Por ello, a pesar de su importancia, es preciso señalar que el Informe por sí solo no se encuentra si quiera cerca de ser suficiente para reparar a las víctimas. Es necesario continuar con otros mecanismos para poder concluir que nos encontramos en el camino de una transición post conflicto medianamente exitosa. No se puede seguir con alrededor de 15 mil desaparecidos, sin tener un plan concreto que pueda aliviar el dolor de los familiares que no saben dónde están sus seres queridos y que cada día ven vulnerados y vulneradas su derecho a la verdad. No se puede seguir esperando que las víctimas fallezcan sin recibir una reparación que sea digna, y la dignidad no solo se refiere al monto, la reparación monetaria debe tener también un valor simbólico para que no se tenga la impresión de ser dinero “manchado de sangre”; el pago debe estar acompañado de pedidos de disculpas, de la creación de lugares de memoria y de hechos simbólicos que sean correspondientes a las necesidades y deseos de las víctimas. Los procesos judiciales deben garantizar el debido, no es posible que solo aquellos casos mediáticos respeten este derecho básico y alcancen justicia.
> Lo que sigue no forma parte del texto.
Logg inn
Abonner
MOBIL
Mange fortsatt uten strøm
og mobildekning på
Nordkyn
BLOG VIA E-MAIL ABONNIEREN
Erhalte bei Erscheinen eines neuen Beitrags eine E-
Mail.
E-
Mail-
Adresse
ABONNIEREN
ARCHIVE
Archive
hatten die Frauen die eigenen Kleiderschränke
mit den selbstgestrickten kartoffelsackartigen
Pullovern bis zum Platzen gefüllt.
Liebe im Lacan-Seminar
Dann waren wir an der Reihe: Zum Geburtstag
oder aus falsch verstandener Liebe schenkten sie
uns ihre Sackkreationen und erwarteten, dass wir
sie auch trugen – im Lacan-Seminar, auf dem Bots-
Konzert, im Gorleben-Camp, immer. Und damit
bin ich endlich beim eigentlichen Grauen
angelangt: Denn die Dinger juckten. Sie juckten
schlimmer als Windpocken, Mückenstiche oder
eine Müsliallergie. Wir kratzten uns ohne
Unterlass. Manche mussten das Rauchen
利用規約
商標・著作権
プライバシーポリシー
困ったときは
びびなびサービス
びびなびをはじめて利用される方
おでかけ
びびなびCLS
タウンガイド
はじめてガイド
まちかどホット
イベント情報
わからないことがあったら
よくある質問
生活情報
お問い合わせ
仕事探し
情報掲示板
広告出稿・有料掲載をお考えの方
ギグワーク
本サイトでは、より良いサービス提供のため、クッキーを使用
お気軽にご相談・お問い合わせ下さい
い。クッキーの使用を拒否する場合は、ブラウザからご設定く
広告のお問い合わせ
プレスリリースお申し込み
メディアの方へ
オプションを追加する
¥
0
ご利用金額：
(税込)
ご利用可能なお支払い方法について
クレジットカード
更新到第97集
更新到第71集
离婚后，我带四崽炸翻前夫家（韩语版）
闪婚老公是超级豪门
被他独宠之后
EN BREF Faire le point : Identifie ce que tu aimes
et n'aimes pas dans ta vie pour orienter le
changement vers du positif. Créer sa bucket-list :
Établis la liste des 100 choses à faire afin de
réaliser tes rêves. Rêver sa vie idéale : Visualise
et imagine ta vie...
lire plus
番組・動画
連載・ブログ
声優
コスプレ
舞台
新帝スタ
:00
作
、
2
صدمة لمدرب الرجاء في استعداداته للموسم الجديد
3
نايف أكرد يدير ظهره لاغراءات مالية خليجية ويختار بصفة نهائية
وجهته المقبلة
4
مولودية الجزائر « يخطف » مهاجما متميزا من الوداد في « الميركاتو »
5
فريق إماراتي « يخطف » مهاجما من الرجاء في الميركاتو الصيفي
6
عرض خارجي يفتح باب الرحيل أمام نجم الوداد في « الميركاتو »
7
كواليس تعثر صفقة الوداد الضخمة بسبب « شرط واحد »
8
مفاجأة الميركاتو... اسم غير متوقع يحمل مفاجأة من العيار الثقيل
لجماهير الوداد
El Informe de la CVR hizo bien en entender que el periodo de violencia fue producto de un conjunto de circunstancias como la exclusión histórica de algunas poblaciones, la debilidad de nuestra democracia, la discriminación que existió y existe en el Perú y, principalmente, de la irracional violencia de los grupos terroristas, especialmente de Sendero Luminoso, y la incorrecta respuesta de algunos miembros de nuestras fuerzas armadas y policiales. Asimismo, también incluyó un estudio de uno de los periodos de mayor corrupción y debilitamiento, desde el Estado, de la institucionalidad democrática. Sin embargo, a pesar de que es importante conocer y repensar lo sucedido, hoy en día es necesario plantear soluciones prácticas frente al futuro próximo. Estas soluciones no solo deben plantear mecanismos que propongan el cambio de la exclusión estructural que existe en el Perú y todo lo que hoy se plantea con la “inclusión social”, puesto que existen necesidades particulares de un grupo de peruanos que deben ser atendidas con urgencia.
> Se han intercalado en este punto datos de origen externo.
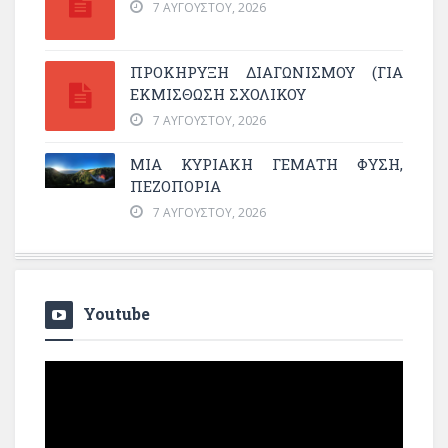
7 ΑΥΓΟΎΣΤΟΥ, 2026
ΠΡΟΚΗΡΥΞΗ ΔΙΑΓΩΝΙΣΜΟΥ (ΓΙΑ
ΕΚΜΊΣΘΩΣΗ ΣΧΟΛΙΚΟΎ
7 ΑΥΓΟΎΣΤΟΥ, 2026
ΜΙΑ ΚΥΡΙΑΚΉ ΓΕΜΆΤΗ ΦΎΣΗ,
ΠΕΖΟΠΟΡΊΑ
7 ΑΥΓΟΎΣΤΟΥ, 2026
Youtube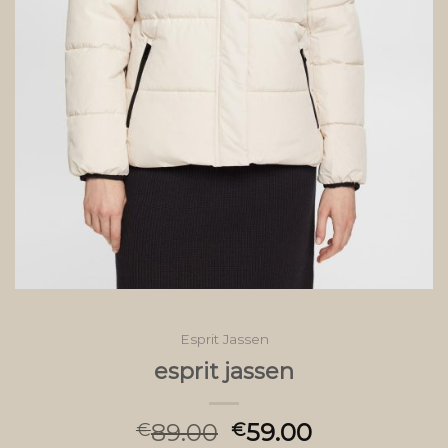
Esprit Jassen
esprit jassen
89.00
59.00
€
€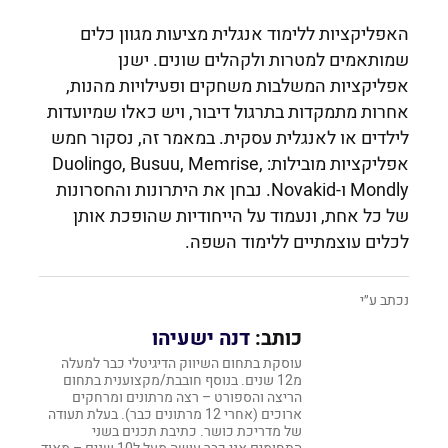
האפליקציות ללימוד אנגלית מציעות מגוון כלים
שמותאמים למטרות ולקהלים שונים. ישנן
אפליקציות המשלבות משחקים ופעילויות מהנות,
אחרות מתמקדות בתרגול דיבור, ויש כאלו שמיועדות
לילדים או לאנגלית עסקית. במאמר זה, נסקור חמש
אפליקציות מובילות: Duolingo, Busuu, Memrise,
Mondly ו-Novakid. נבחן את היתרונות והחסרונות
של כל אחת, ונעמוד על הייחודיות שהופכת אותן
לכלים עוצמתיים ללימוד השפה.
נכתב ע״י
כותב:
דנה ישעיהו
עוסקת בתחום השיווק הדיגיטלי כבר למעלה
מ12 שנים. בנוסף חובבת/מקצוענית בתחום
הריצה והספורט – רצה מרתונים ומרחקים
ארוכים (אחרי 12 מרתונים כבר). בעלת תעודה
של מדריכת כושר. כתיבת תכנים בשני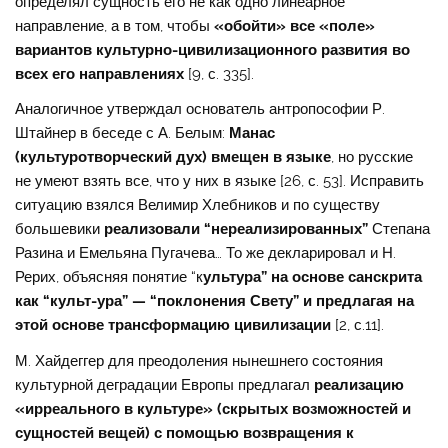
определял сущность его не как одно линеарное
направление, а в том, чтобы
«обойти» все «поле»
вариантов культурно-цивилизационного развития во
всех его направлениях
[9, с. 335].
Аналогичное утверждал основатель антропософии Р.
Штайнер в беседе с А. Белым:
Манас
(культуротворческий дух) вмещен в языке
, но русские
не умеют взять все, что у них в языке [26, с. 53]. Исправить
ситуацию взялся Велимир Хлебников и по существу
большевики
реализовали “нереализированных”
Степана
Разина и Емельяна Пугачева… То же декларировал и Н.
Рерих, объясняя понятие “к
ультура” на основе санскрита
как “культ-ура” — “поклонения Свету” и предлагая на
этой основе трансформацию цивилизации
[2, с.11].
М. Хайдеггер для преодоления нынешнего состояния
культурной деградации Европы предлагал
реализацию
«ирреального в культуре» (скрытых возможностей и
сущностей вещей) с помощью возвращения к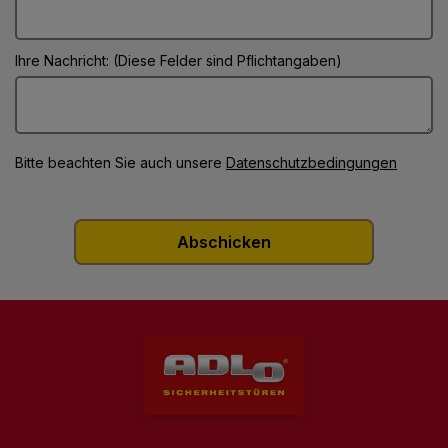
Ihre Nachricht: (Diese Felder sind Pflichtangaben)
Bitte beachten Sie auch unsere
Datenschutzbedingungen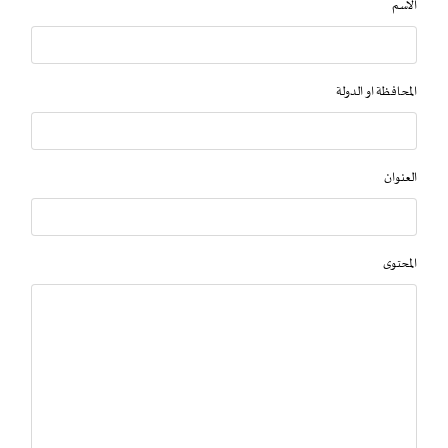
الاسم
المحافظة او الدولة
العنوان
المحتوى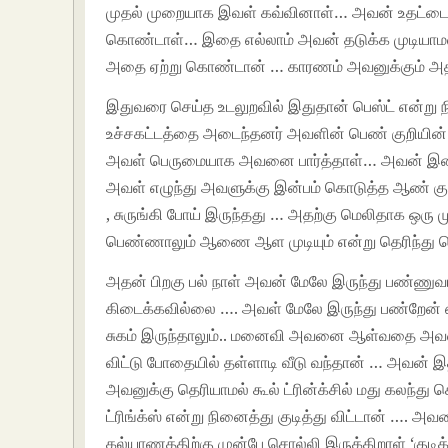
முதல் முறையாக இவள் கவ்வினாள்… அவன் உதட்டை
கொண்டாள்… இதை எல்லாம் அவன் தடுக்க முடியா
அதை ஏற்று கொண்டான் … காரணம் அவனுக்கும் அத
இதுவரை செய்த உடலுறவில் இதுதான் பெஸ்ட் என்ற
உச்சகட்டத்தை அடைந்தனர் அவளின் பெண் குறியின
அவள் பெருமையாக அவனை பார்த்தாள்… அவன் இன்பத்
அவள் எழுந்து அவளுக்கு இன்பம் கொடுத்த ஆண் குற
, சுருங்கி போய் இருந்தது … அதற்கு மெலிதாக ஒரு 
பெண்ணாலும் ஆணை ஆள முடியும் என்று தெரிந்து
அதன் பிறகு பல் நாள் அவன் மேலே இருந்து பண்ணு
கிடைக்கவில்லை …. அவள் மேலே இருந்து பண்றேன் 
சுகம் இருந்தாலும்.. மனைவி அவனை ஆள்வதை அவன் 
விட்டு போதையில் தள்ளாடி வீடு வந்தான் … அவன் இ
அவனுக்கு தெரியாமல் கூல் ட்ரின்க்சில் மது கலந்து
ட்ரிங்க்ஸ் என்று நினைத்து குடித்து விட்டான் …. 
கல்யாணத்திற்கு முன்பே சொல்லி இருக்கிறாள் ‘குடிக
Se debe reconocer que en el Perú vivimos un periodo de grave violencia y que producto de esa situación se debe dar prioridad a los mecanismos de reparación de las víctimas, entendidos en sentido amplio, como todos aquellos que buscan reparar las circunstancias que sufrieron producto del conflicto armado y que podrían incluir, aunque no de manera aislada, algunos mecanismos de inclusión social como parte de garantías de no repetición. Si es que no queremos revictimizar a las personas, debemos ponerlas en el centro de la discusión y de las prioridades conforme a la diversidad de los que requieren. Si bien los procesos de transición desde la violencia a la paz y el desde la dictadura a la democracia deben tener enfoques diferenciados y mecanismos propios de las necesidades de cada uno, el enfoque centrado en las víctimas permite que se construyan mecanismos integrales que fortalezcan ambas transiciones sobre la  base de los derechos de las víctimas a la verdad, a la justicia y a la reparación y que generen un efecto transformador en la vida de este colectivo para sus necesidades actuales.